Distributed Parallel Support
Accelerator supports jobs that require multiple CPUs that can be located on different machines.
When a Distributed Parallel (DP) job is submitted to the scheduler, the job is divided into partial jobs. Each partial job can require a different set of resources and cumulatively requires all the resources of the Distributed Parallel job. Accelerator schedules each partial job separately. When all partial jobs have been dispatched, one designated partial job executes the actual Distributed Parallel job. Depending on the submission method, there are several ways to take advantage of the computing resources assigned to the other partial jobs.
Submission Methods
There are three common methods to submit Distributed Parallel jobs.
- Use -dp to submit a Distributed Parallel job with N partial jobs
- This method creates a Distributed Parallel job with two partial jobs. When both partial jobs have been dispatched, the active partial job becomes the master and begins the execution of the command sleep 10, while the other partial job waits for the previous partial job to terminate. By default, the active partial job is the first one.
- Use -dp N with vovparallel LSB_HOSTS
- When all N partial jobs have been dispatched,the active partial jobs executes vovparallel, which sets the environment variable LSB_HOSTS before invoking the master command. LSB_HOSTS contains the list of all hosts, possibly with repetitions, currently set aside to run all partial jobs of the Distributed Parallel job. The master command is expected to use rsh or ssh to reach out to those hosts and launch the appropriate software.
- Use -dp N together with
vovparallel clone
- This method clones the specified wrapper script across the selected hosts. The wrapper script then executes the tool-specific commands on the appropriate hosts and will have access to the Distributed Parallel environment variables and job properties.
Partial Job Rank and Resources
% nc run -dp 8 -dpactive 8 uname -a
To define the resource list for each component of the Distributed Parallel job, use the -dpres option. This option takes a comma-separated list of simple resources lists. The first element in the list is used for the first partial job, the second element for the second partial job and so on. If there are more partial jobs than elements in the list, the last element in the list is used for all remaining partial jobs.

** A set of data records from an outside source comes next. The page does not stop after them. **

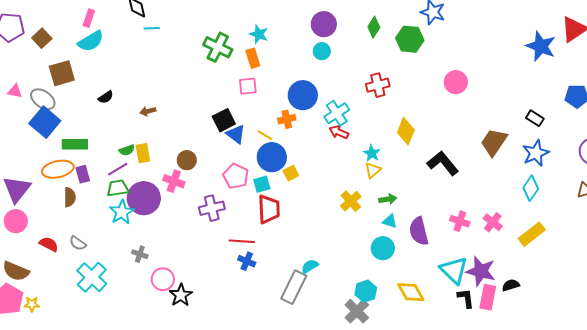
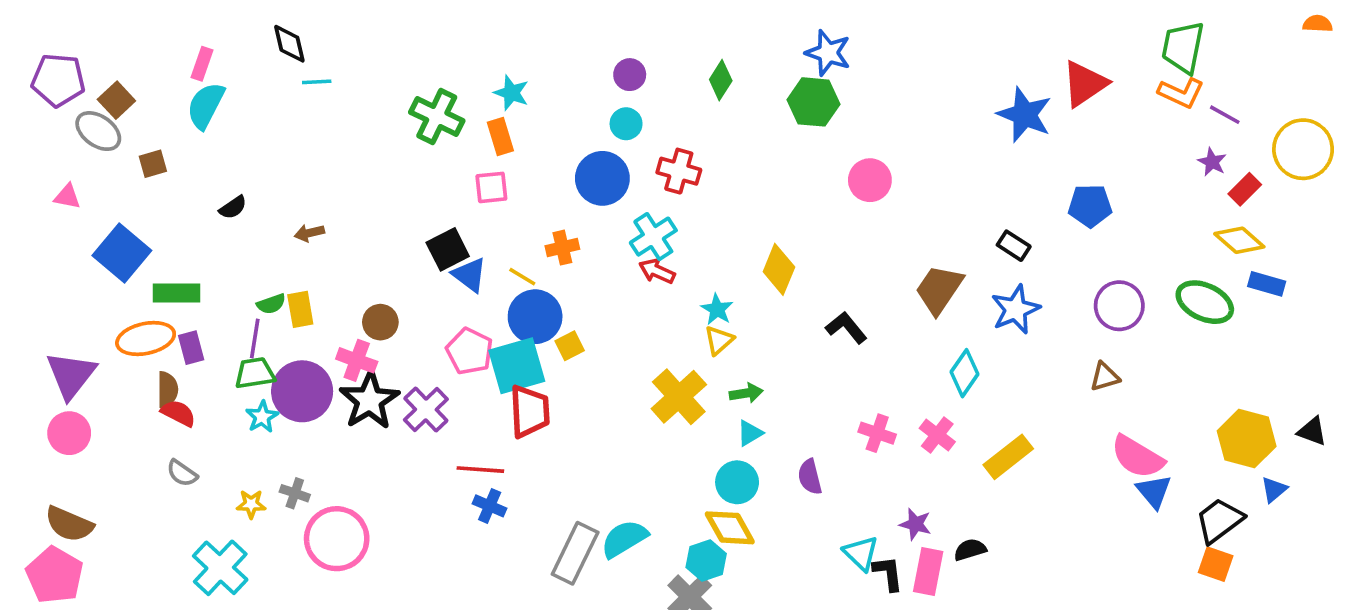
purple circle: (324, 24) -> (630, 75), size x0.7
green hexagon: (410, 39) -> (813, 102), moved
cyan semicircle: (91, 41) -> (206, 106), turned 148
brown square: (62, 73) -> (153, 164), size x0.6
red cross: (378, 85) -> (679, 171), moved, turned 30
blue circle: (303, 95) -> (602, 178), moved
gray ellipse: (43, 99) -> (98, 131), moved
black L-shape: (443, 163) -> (846, 328), size x0.7
purple line: (118, 169) -> (255, 339), turned -50
cyan square: (262, 184) -> (517, 366), size x1.8
cyan diamond: (531, 188) -> (965, 373), moved
yellow cross: (351, 201) -> (679, 397), size x1.4
purple cross: (212, 208) -> (426, 409), turned -30
cyan star: (122, 212) -> (262, 417), size x0.7
cyan triangle: (390, 221) -> (750, 433), turned -49
purple semicircle: (419, 231) -> (810, 477), moved, size x0.7
red semicircle: (49, 244) -> (178, 413), moved
cyan semicircle: (310, 266) -> (624, 539), moved, size x1.5
cyan triangle: (454, 270) -> (861, 553), moved, size x0.7
purple star: (481, 271) -> (915, 524), size x0.6
cyan cross: (92, 277) -> (220, 568), moved
pink circle: (163, 279) -> (337, 539), size x1.5
yellow diamond: (411, 292) -> (730, 528), moved
black star: (181, 295) -> (369, 400), moved, size x1.4
yellow star: (32, 304) -> (251, 504), moved

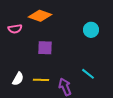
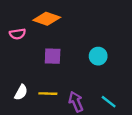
cyan circle: (91, 30) -> (98, 56), moved
cyan line: (88, 74) -> (109, 102), moved

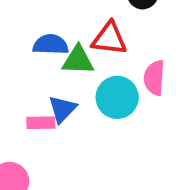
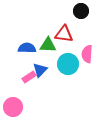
blue semicircle: (51, 45) -> (27, 48), moved
pink rectangle: (41, 123) -> (29, 77), turned -32

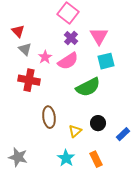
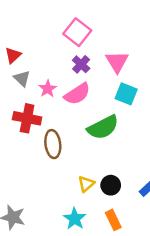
red triangle: (18, 31) -> (13, 55), turned 32
cyan square: (106, 61) -> (126, 94), turned 36
brown ellipse: (49, 117) -> (53, 144), moved
black circle: (98, 123) -> (111, 185), moved

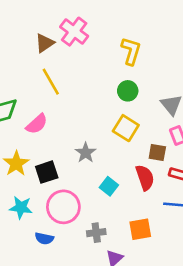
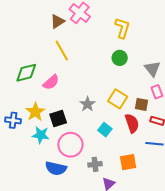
yellow square: (126, 128) -> (118, 99), moved
cyan star: (21, 208) -> (41, 135), moved
blue semicircle: (44, 238) -> (56, 168), size x1.5

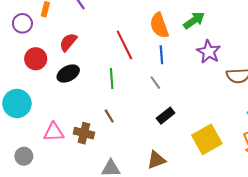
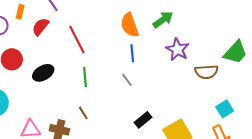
red semicircle: (68, 42) -> (40, 27), moved
red line: (124, 45) -> (77, 39), moved
black rectangle: (166, 116) -> (143, 120), moved

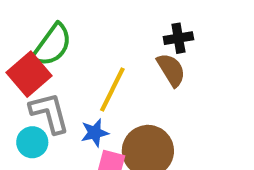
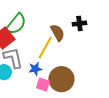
brown semicircle: (171, 70) -> (58, 33), moved

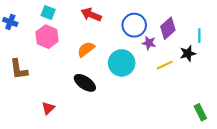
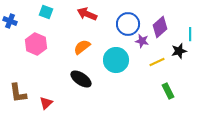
pink hexagon: (47, 37) -> (36, 44), moved
brown L-shape: (19, 69) -> (18, 93), moved
green rectangle: (200, 112) -> (168, 91), moved

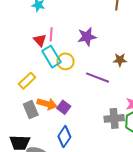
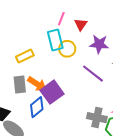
purple star: (87, 37) -> (99, 44), moved
red triangle: (40, 40) -> (81, 24), moved
purple square: (64, 107) -> (52, 92), size x1.6
blue diamond: (64, 137) -> (37, 107), moved

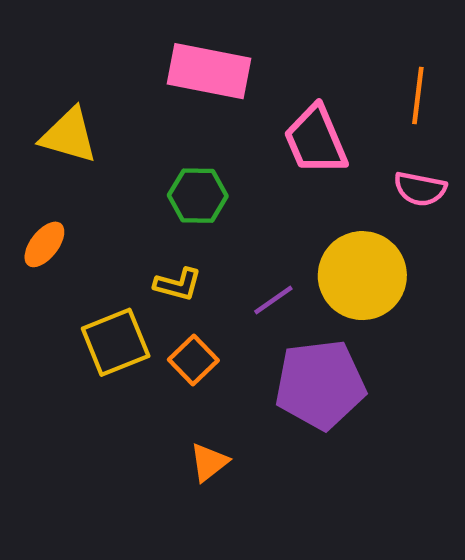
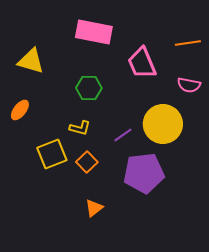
orange line: (418, 96) -> (188, 43), turned 75

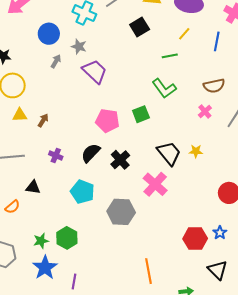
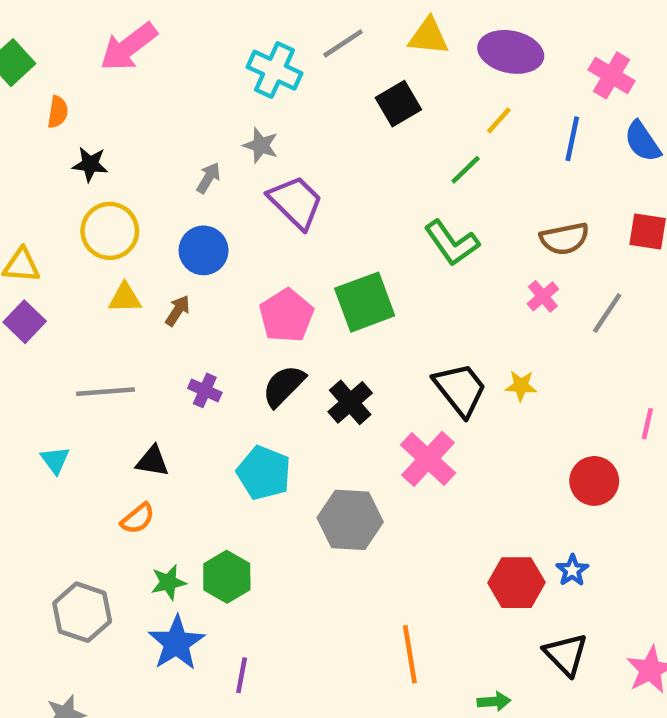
blue circle: (49, 34) -> (204, 250), moved
green line: (170, 56) -> (466, 170), turned -35
green square: (141, 114) -> (365, 302), moved, size x1.5
pink pentagon: (107, 121) -> (286, 316), moved, turned 30
orange semicircle: (12, 207) -> (138, 519), moved

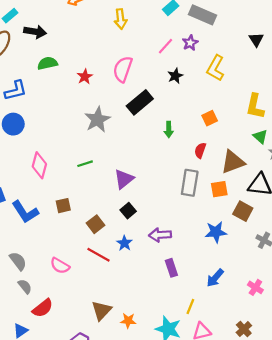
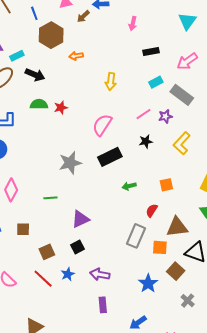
red star: (85, 77) -> (61, 108), moved
green arrow: (169, 129) -> (129, 186), turned 64
blue star: (216, 232) -> (148, 283), turned 30

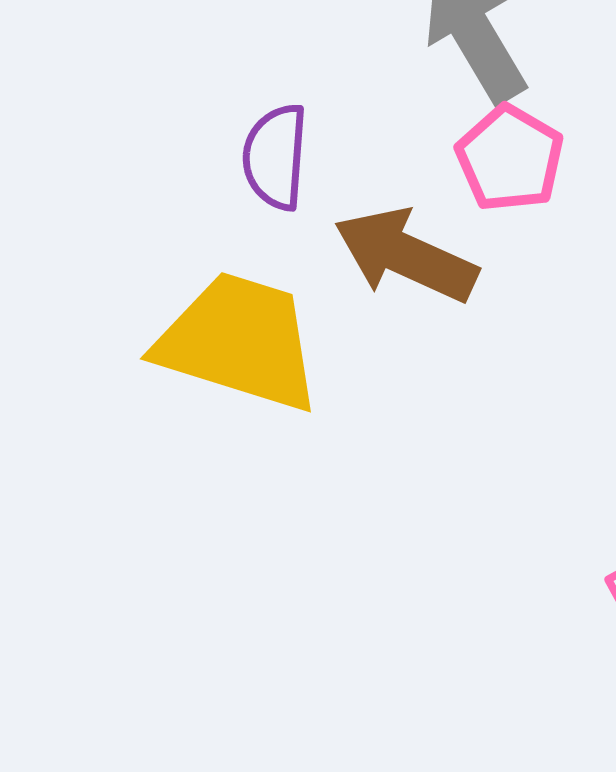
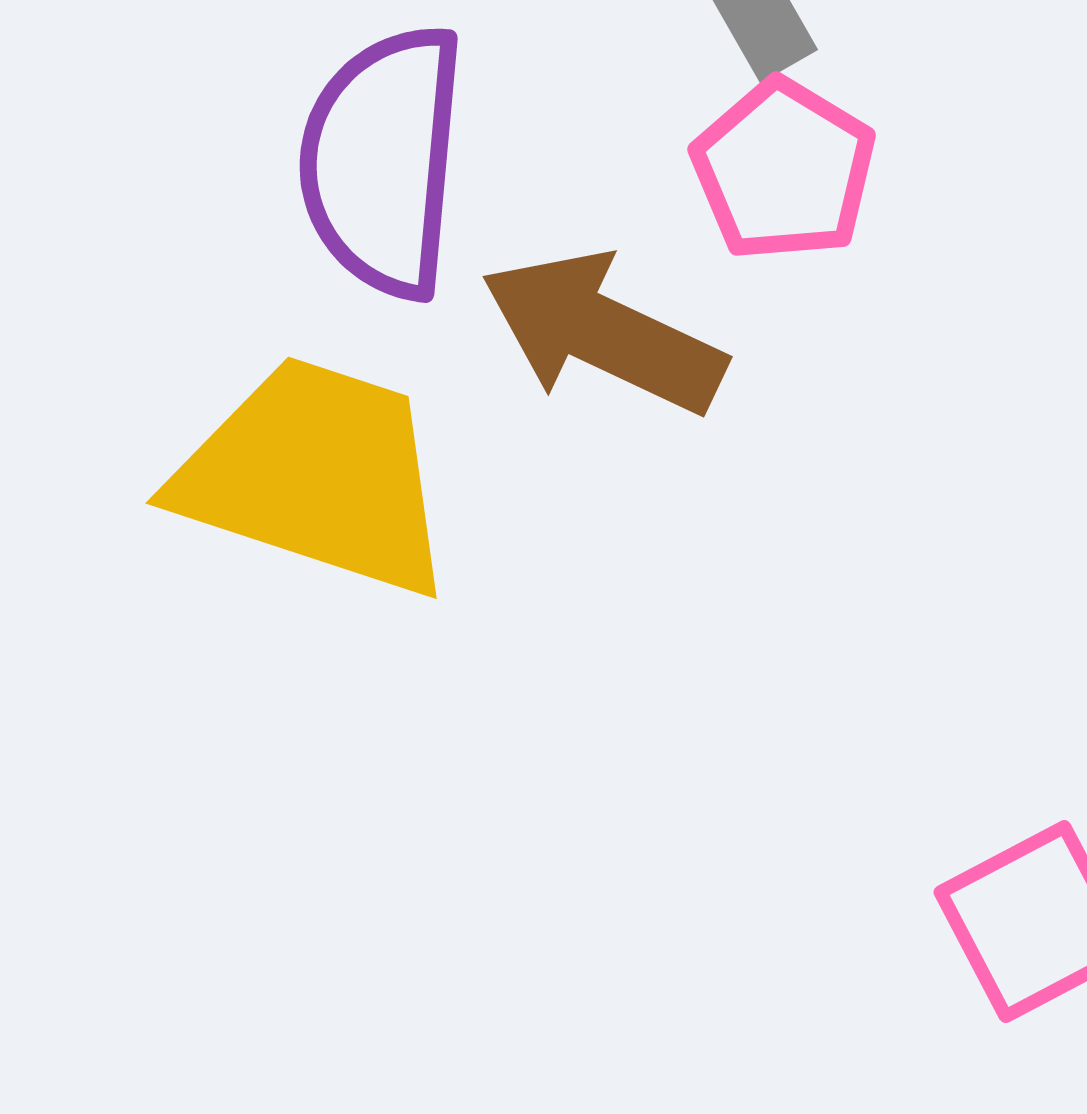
purple semicircle: (275, 157) -> (383, 161), size x1.5

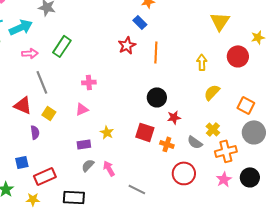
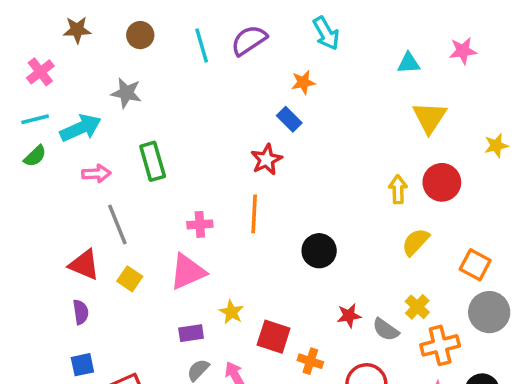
green rectangle: (62, 46) -> (153, 161), turned -50
orange line: (156, 52) -> (254, 214), moved
red circle: (238, 56) -> (442, 182), moved
pink triangle: (82, 109) -> (188, 272), size x1.6
red star: (174, 117) -> (349, 316), moved
purple semicircle: (35, 132) -> (81, 312), moved
red square: (145, 132) -> (274, 337), moved
orange cross: (167, 144) -> (310, 361), moved

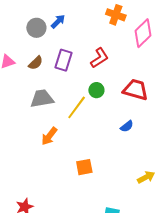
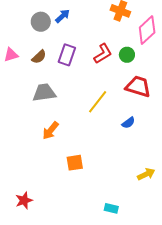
green circle: (96, 90) -> (127, 55), moved
yellow line: (77, 107) -> (98, 102), moved
orange square: (84, 167) -> (75, 163), moved

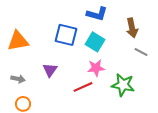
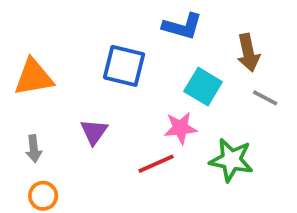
cyan square: (95, 42) -> (203, 87), moved
gray arrow: (18, 79) -> (34, 149), turned 72

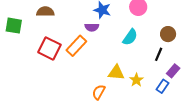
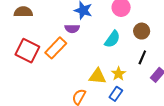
brown circle: (168, 34) -> (142, 31), moved
yellow star: (136, 80) -> (118, 74), moved
blue rectangle: (163, 86) -> (116, 94), moved

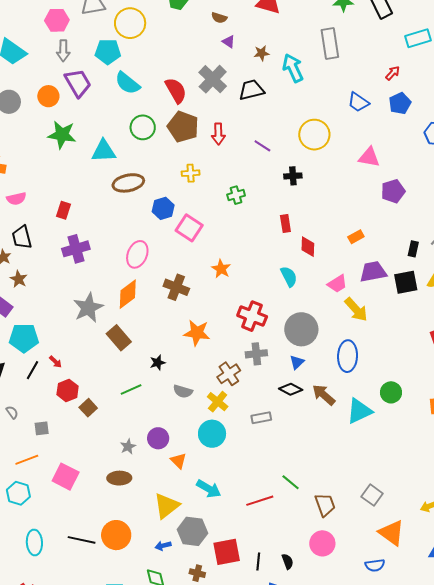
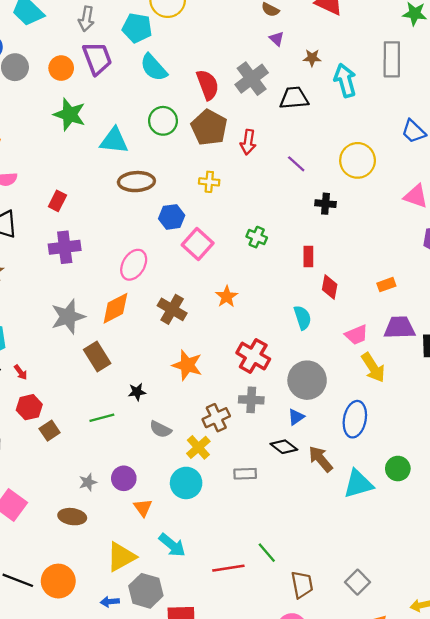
green cross: (236, 195) -> (257, 237), moved, turned 30

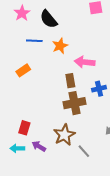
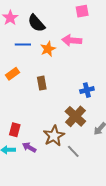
pink arrow: (85, 62) -> (72, 40), moved
brown rectangle: (70, 81) -> (42, 83), moved
brown cross: (75, 103) -> (75, 116), moved, turned -35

% nc run -dp 10 -dpres "linux,macosx,unix " -dpactive 2 vovparallel clone mywrapper
Distributed Parallel Properties
- DP_ACTIVERANK
- The rank of the active partial job, which is the partial job that launches the top-level job.
- DP_ATTEMPTS
- The number of times the partial jobs have failed to be allocated within the allowed time.
- DP_COHORTWAIT
- This property is created when
-nocohortwait
is passed with nc run. This instructs partialTool for each cohort task to finish when its subtask process has finished rather than wait for the primary job to complete (which is the default behavior). Using-nocohortwait
sets DP_COHORTWAIT to zero (0). Otherwise, the default is 1. - DP_FAILURE
- Explanation of failures.
- DP_HOSTS
- List of hosts for the distributed parallel job . This property is set when the last partial job is launched. The list may contain duplicates.
- DP_PORT_X
- This is set by partial tool X to the pair host dp_port.
- DP_SEMAPHORE
- Used by partial jobs to count the rank.
- DP_SEMAPHORE2
- A second synchronization counter used by partialTool.
- DP_SETID
- The ID of the set that contains the list of partial jobs.
- DP_WAIT
- Tells the partial job how long to wait before giving up the slot (default 30 sec).
- DP_WAIT_MAX
- This is the maximum allowed value for DP_WAIT for a job (default 30 mins).
- DP_PART_OF
- The top-level job ID.
Properties can be accessed via the vovprop command or via the Tcl API with vtk_prop_get. Once obtained, they can be used in conjunction with rsh/ssh, for example, to interact with the chosen hosts.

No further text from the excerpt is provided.